Книга: Стать бессмертным
Назад: 30. Рыжов. Член из прошлого
Дальше: 32. Алексей Цейслер. Спасти профессора Рыжова

31. Алексей Цейслер. Встреча на Эльбе

Зима обосновалась в Сенишах, кажется, навсегда. Сугробы кое-где уже в мой рост, а от мороза хочется выть. Надев на себя всё тёплое, что у меня есть, иду на работу, служить.
Слева от меня голый лес, который недавно был зелёным и шумным, пахнущим жизнью и совсем не страшным; справа — занесённый снегом город, в котором мне жить ещё целый семестр. Только с наступлением зимы ко мне пришло понимание того, что сослали меня далеко и надолго — того и гляди, начну «Искру» в подвале печатать…
— Цейслер… это вы? — слышу я произнесённую шёпотом собственную фамилию.
Останавливаюсь.
— Леонид. Цейслер. Это же вы?
— Вообще-то Алексей. Но это я, — говорю я, — с кем имею…
— Извините. Рыжов Евгений Иванович. Вы меня, должно быть, не узнали… Я понимаю… я знаю, как я сейчас выгляжу, Алексей. Подойдите, пожалуйста, я не могу громко говорить.
Я подхожу ближе и только тогда понимаю, что человек в инвалидной коляске, которого я поначалу принял за пациента больницы, которая неподалёку — это действительно профессор Рыжов, Евгений Иванович, хороший друг моего научного, и, как недавно выяснилось, известный бабник и пьяница.
Да уж, узнать его непросто. Совсем непросто. Будто взяли и искусственно, как латунную болванку, состарили нестарого ещё человека до состояния ходячей мумии.
Наклоняюсь к нему.
— Евгений Иванович, как вы сюда попали?
— Меня привезла сюда моя… э-э-э помощница. Это я её попросил. Она добрая. Глупая женщина, да хранит её провидение… теперь она куда-то ушла, кажется в аптеку или, может, ещё куда. Не помню, я задремал, — тут он кашляет так, будто из его лёгкого выбило воздушную пробку, — это всё детали, Алексей, закатите меня, пожалуйста, в здание. Я замёрз.
— Конечно, конечно, Евгений Иванович, сию секунду.
— Только с ручника меня снимите…
Коляска подаётся легко. Я аккуратно буксирую Евгения Ивановича ко входу в филиал и по обледенелым ступеням затаскиваю внутрь.
— Алексей, будьте так любезны, поставьте меня к окну, чтобы я её не пропустил, — срывающимся на сип голосом просит Рыжов, — она должна вернуться с минуты на минуту, я думаю.
Я паркую его боком почти вплотную к батарее под подоконником.
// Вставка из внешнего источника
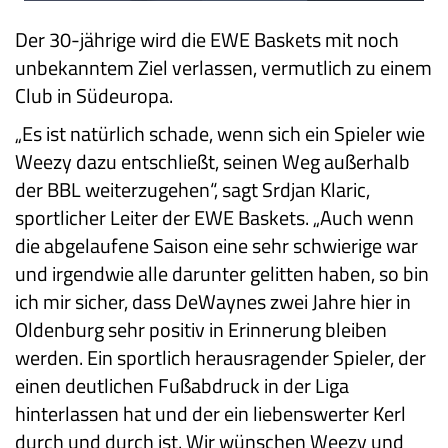
Der 30-jährige wird die EWE Baskets mit noch
unbekanntem Ziel verlassen, vermutlich zu einem
Club in Südeuropa.
„Es ist natürlich schade, wenn sich ein Spieler wie
Weezy dazu entschließt, seinen Weg außerhalb
der BBL weiterzugehen“, sagt Srdjan Klaric,
sportlicher Leiter der EWE Baskets. „Auch wenn
die abgelaufene Saison eine sehr schwierige war
und irgendwie alle darunter gelitten haben, so bin
ich mir sicher, dass DeWaynes zwei Jahre hier in
Oldenburg sehr positiv in Erinnerung bleiben
werden. Ein sportlich herausragender Spieler, der
einen deutlichen Fußabdruck in der Liga
hinterlassen hat und der ein liebenswerter Kerl
durch und durch ist. Wir wünschen Weezy und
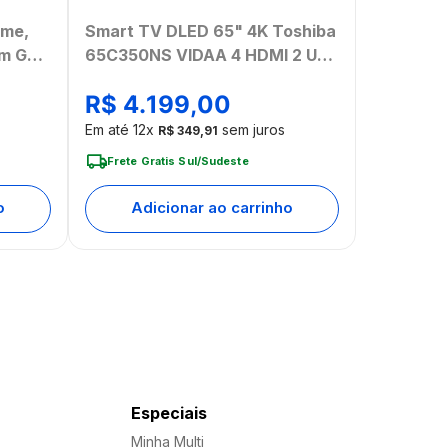
ome,
Smart TV DLED 65" 4K Toshiba
um Gold
65C350NS VIDAA 4 HDMI 2 USB
C
Wi-Fi - TB032M
R$
4
.
199
,
00
Em até
12
x
sem juros
R$
349
,
91
Frete Gratis Sul/Sudeste
o
Adicionar ao carrinho
Especiais
Minha Multi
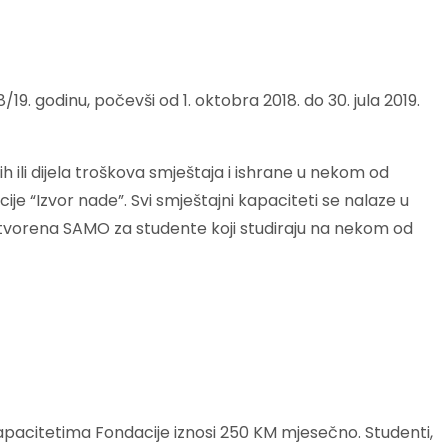
19. godinu, počevši od 1. oktobra 2018. do 30. jula 2019.
h ili dijela troškova smještaja i ishrane u nekom od
je “Izvor nade”. Svi smještajni kapaciteti se nalaze u
otvorena SAMO za studente koji studiraju na nekom od
kapacitetima Fondacije iznosi 250 KM mjesečno. Studenti,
Они здесь совсем низкие, так что Рыжов может спокойно наблюдать за тем, что происходит за окном.
— Может, вам что-нибудь нужно, Евгений Иванович? — спрашиваю я.
— Ну, наглеть, так по крупному, — чуть бодрее отвечает он. — Могу я вас попросить раздобыть мне где-нибудь стакан горячего чаю?
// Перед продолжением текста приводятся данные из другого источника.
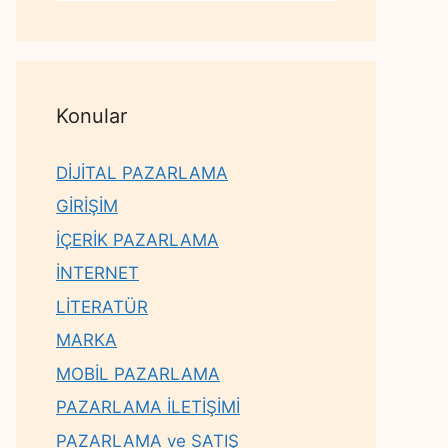
Konular
DİJİTAL PAZARLAMA
GİRİŞİM
İÇERİK PAZARLAMA
İNTERNET
LİTERATÜR
MARKA
MOBİL PAZARLAMA
PAZARLAMA İLETİŞİMİ
PAZARLAMA ve SATIŞ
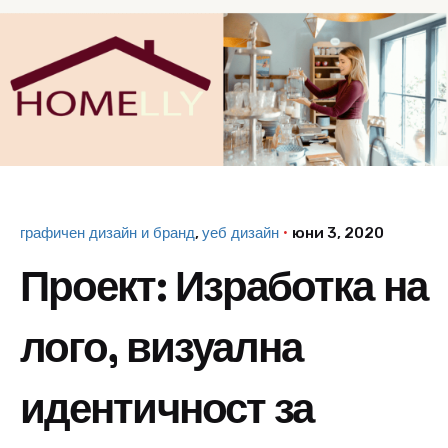
графичен дизайн и бранд
уеб дизайн
юни 3, 2020
Проект: Изработка на
лого, визуална
идентичност за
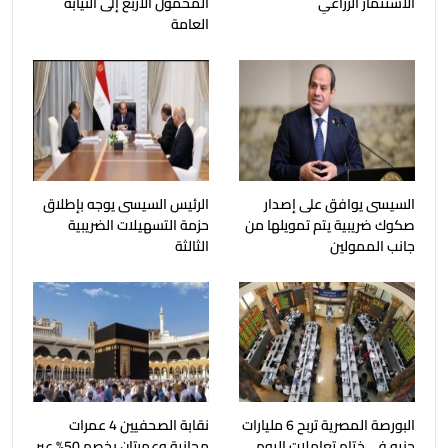
الاستثمار الزراعي
المحمول الأربع إلى النيابة
العامة
السيسى يوافق على إصدار
الرئيس السيسى يوجه بإطلاق
صكوك ضريبية يتم تمويلها من
حزمة التسهيلات الضريبية
جانب الممولين
الثالثة
البورصة المصرية تربح 6 مليارات
نقابة الصحفيين 4 عمرات
جنيه فى ختام تعاملات اليوم
مجانية وعمرتان بخصم 50% عبر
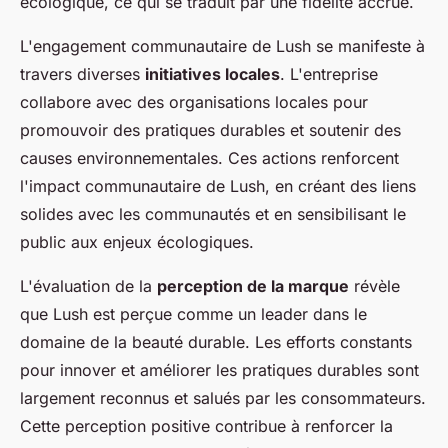
écologique, ce qui se traduit par une fidélité accrue.
L'engagement communautaire de Lush se manifeste à
travers diverses
initiatives locales
. L'entreprise
collabore avec des organisations locales pour
promouvoir des pratiques durables et soutenir des
causes environnementales. Ces actions renforcent
l'impact communautaire de Lush, en créant des liens
solides avec les communautés et en sensibilisant le
public aux enjeux écologiques.
L'évaluation de la
perception de la marque
révèle
que Lush est perçue comme un leader dans le
domaine de la beauté durable. Les efforts constants
pour innover et améliorer les pratiques durables sont
largement reconnus et salués par les consommateurs.
Cette perception positive contribue à renforcer la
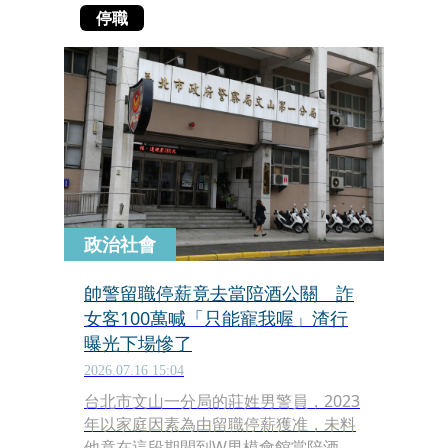
停職
政治社會
帥警留職停薪竟去當陪酒公關 詐
女客100萬喊「只能寵我喔」渣行
曝光下場慘了
2026.07.16 15:04
台北市文山一分局的莊姓男警員，2023
年以家庭因素為由留職停薪獲准，未料
他竟在這段期間到W男模會館當陪酒男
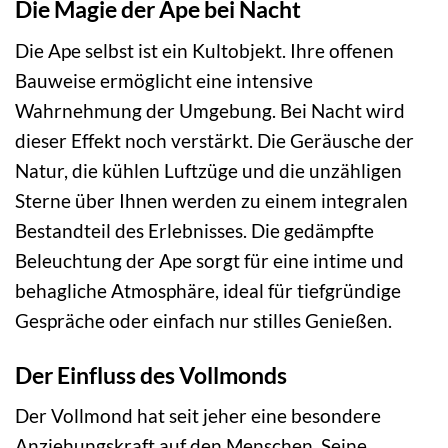
Die Magie der Ape bei Nacht
Die Ape selbst ist ein Kultobjekt. Ihre offenen
Bauweise ermöglicht eine intensive
Wahrnehmung der Umgebung. Bei Nacht wird
dieser Effekt noch verstärkt. Die Geräusche der
Natur, die kühlen Luftzüge und die unzähligen
Sterne über Ihnen werden zu einem integralen
Bestandteil des Erlebnisses. Die gedämpfte
Beleuchtung der Ape sorgt für eine intime und
behagliche Atmosphäre, ideal für tiefgründige
Gespräche oder einfach nur stilles Genießen.
Der Einfluss des Vollmonds
Der Vollmond hat seit jeher eine besondere
Anziehungskraft auf den Menschen. Seine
— О чём разговор, господи…
Бегу на кафедру, на которой ещё никого нет, и возвращаюсь к Рыжову с кружкой чая и пакетом баранок.
— Ой, это лишнее, я совсем не голоден. — Он протягивает к кружке сухую, желтоватого цвета, покрытую с тыльной стороны седыми волосами, кисть. — А что же вы себе ничего не взяли?
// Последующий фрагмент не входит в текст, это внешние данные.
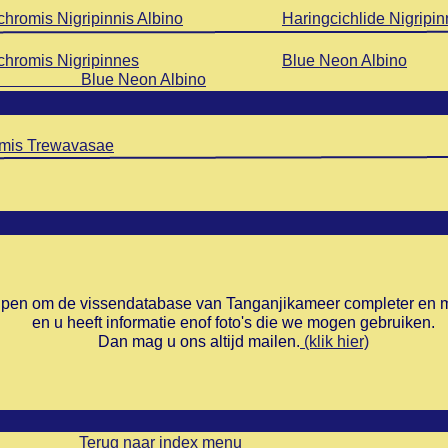
chromis Nigripinnis Albino
Haringcichlide Nigripin
chromis Nigripinnes
Blue Neon Albino
 Neon Albino
omis Trewavasae
elpen om de vissendatabase van Tanganjikameer completer en 
en u heeft informatie enof foto's die we mogen gebruiken.
Dan mag u ons altijd mailen.
(klik hier)
Terug naar index menu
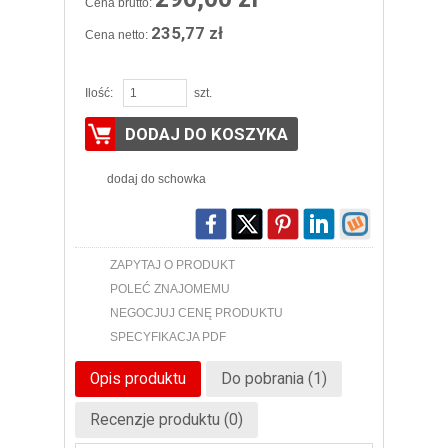
Cena brutto:
235,77 zł
Cena netto:
Ilość:
szt.
DODAJ DO KOSZYKA
dodaj do schowka
ZAPYTAJ O PRODUKT
POLEĆ ZNAJOMEMU
NEGOCJUJ CENĘ PRODUKTU
SPECYFIKACJA PDF
Opis produktu
Do pobrania (1)
Recenzje produktu (0)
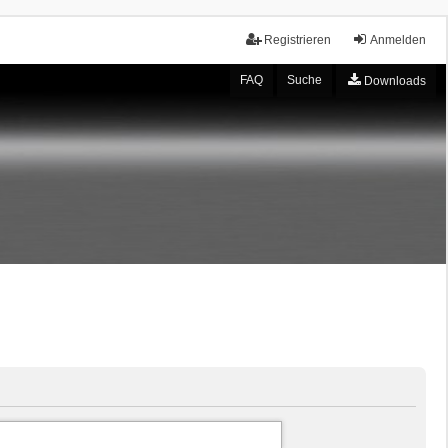
Registrieren
Anmelden
FAQ
Suche
Downloads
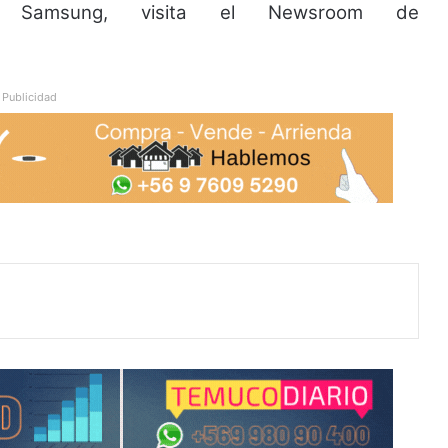
e Samsung, visita el Newsroom de
Publicidad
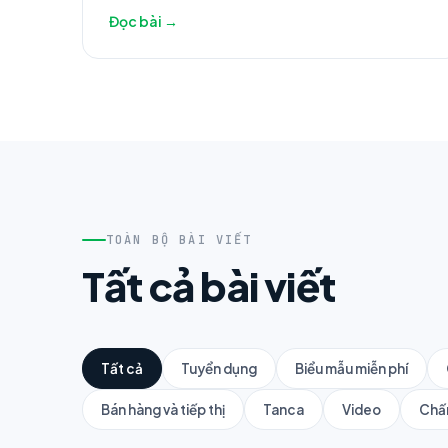
Đọc bài →
TOÀN BỘ BÀI VIẾT
Tất cả bài viết
Tất cả
Tuyển dụng
Biểu mẫu miễn phí
Bán hàng và tiếp thị
Tanca
Video
Chấ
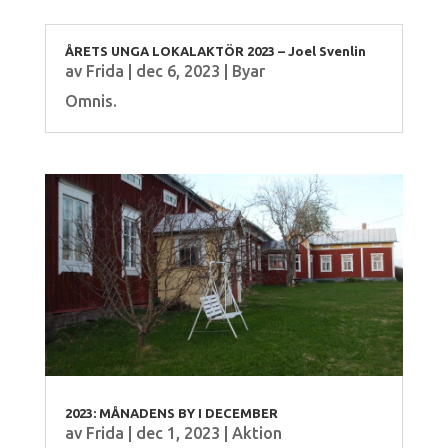
ÅRETS UNGA LOKALAKTÖR 2023 – Joel Svenlin
av
Frida
|
dec 6, 2023
|
Byar
Omnis.
2023: MÅNADENS BY I DECEMBER
av
Frida
|
dec 1, 2023
|
Aktion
— Да, как-то не сообразил…
Рыжов пару раз кивает и начинает осторожно прихлёбывать из кружки, слегка покачивая головой. Движения его медленные и плавные, как у ленивца, точно он делает всё в полусне. Выпив с половину, он поворачивается к окну, и так долго, сощурив глаза, в него смотрит, что мне начинает казаться, будто обо мне он совсем забыл.
— Про меня, небось, всякие гадости на кафедре говорили? — как бы невзначай говорит он.
— Вы о чём? — не понимаю я.
— Ну, что напился на старости лет и ноги себе переломал, да?
— Да, Евгений Иванович, — признаюсь я, — именно так и говорили.
— А ведь я не был пьян! Меня столкнули!
— Как столкнули?
— Да так, обыкновенно. Взяли двое под локотки и через перила… Думал, сдохну там, на лестничной площадке, но обошлось. Говорят, ещё легко отделался, мог бы и шею сломать.
С удивлением смотрю на Рыжова. Первое, что приходит в голову — врёт старик. От стыда своего и позора. Кому охота признаваться, что по пьяни ноги переломал на девятом-то десятке! Хотя, с другой стороны, на кой чёрт такую историю выдумывать? Двое в подъезде старика через перила скинули! Бред какой-то!
— А в вы милицию обращались? — спрашиваю я.
Рыжов обречённо машет рукой.
— Побойтесь бога, Алексей, в какую милицию! Я их и опознать-то не смогу. Темно ведь в подъезде было, хоть глаз выколи. Видимо, во всём доме электричество отключили — лифт тоже не работал, пришлось пешком подниматься. До пятого я дошёл спокойно, думал, сейчас домой приду, зажгу свечи и буду в темноте чаи гонять… а на шестом слышу, сверху разговор тихий, шёпотом. Я прислушался — ничего не разобрать, помню только, два голоса было: один высокий, другой чуть пониже. Потом всё стихло. Ну, я дальше пошёл. А между шестым и седьмым меня ласково так, с двух сторон о-па!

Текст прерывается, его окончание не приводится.